Europe's 5 most generous pension systems

The strikes roiling France right now are about government plans to raise the retirement age from 60 to 62 and the pension age, which determines when people can begin accessing their pension funds, from 65 to 67. The French government says it can no longer afford the earlier retirement and pension ages.

France is not the only country facing a budget crunch partially because of its generous pension system, coupled with an aging population and a struggling economy. Across Europe, home to many of the world's most generous national pension systems, countries are struggling to afford this staple of the welfare state. Here are five examples.

Thanassis Stavrakis/AP
Public sector employees play music during a rally outside the Greek parliament in Athens, July 15. Several hundred civil servants protested against austerity measures and an overhaul of the country's pension system.

5. Iceland

In Iceland, the average earner gets back 96.5 percent of his average net income (after taxes). There, people become eligible for their pensions at 67 and they are eligible for a full pension after 40 years of residency (payments are proportionally reduced for shorter periods of residency). That comes out to ISK 3.4 million a year (about $49,800 a year), or about 8 percent of the average Icelander's earnings.

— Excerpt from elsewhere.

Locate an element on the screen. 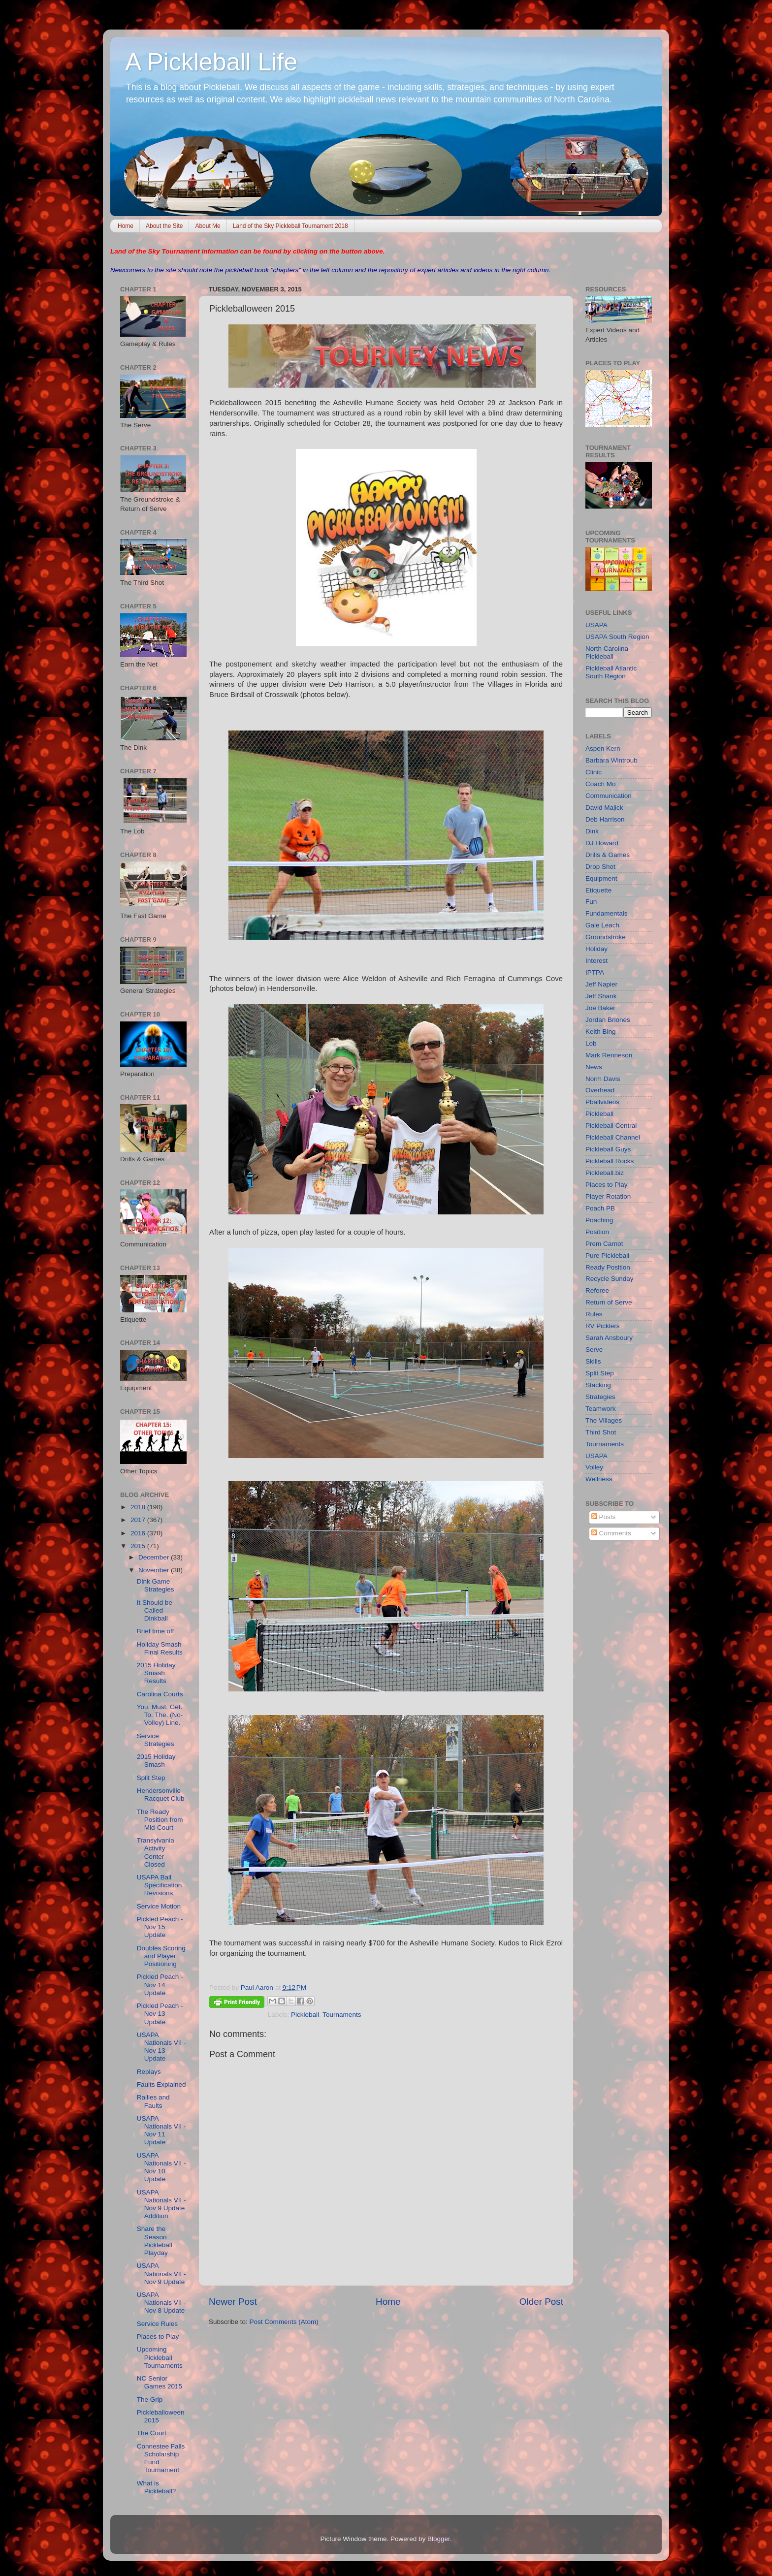 The image size is (772, 2576). Split Step is located at coordinates (151, 1777).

Pension spending amounts to about 2 percent of the annual GDP. In France, where the government says pension spending is at crisis level, pension spending is 12.4 percent of GDP.

The country is currently facing a mortgage debt crisis, which makes pension funds uncertain because the pension funds hold most of the bonds from Iceland's mortgage debt. While the government has said it wants to write off some of the mortgage debt, pension funds officials have warned that doing so could lead to a cut in pensions, Bloomberg reports.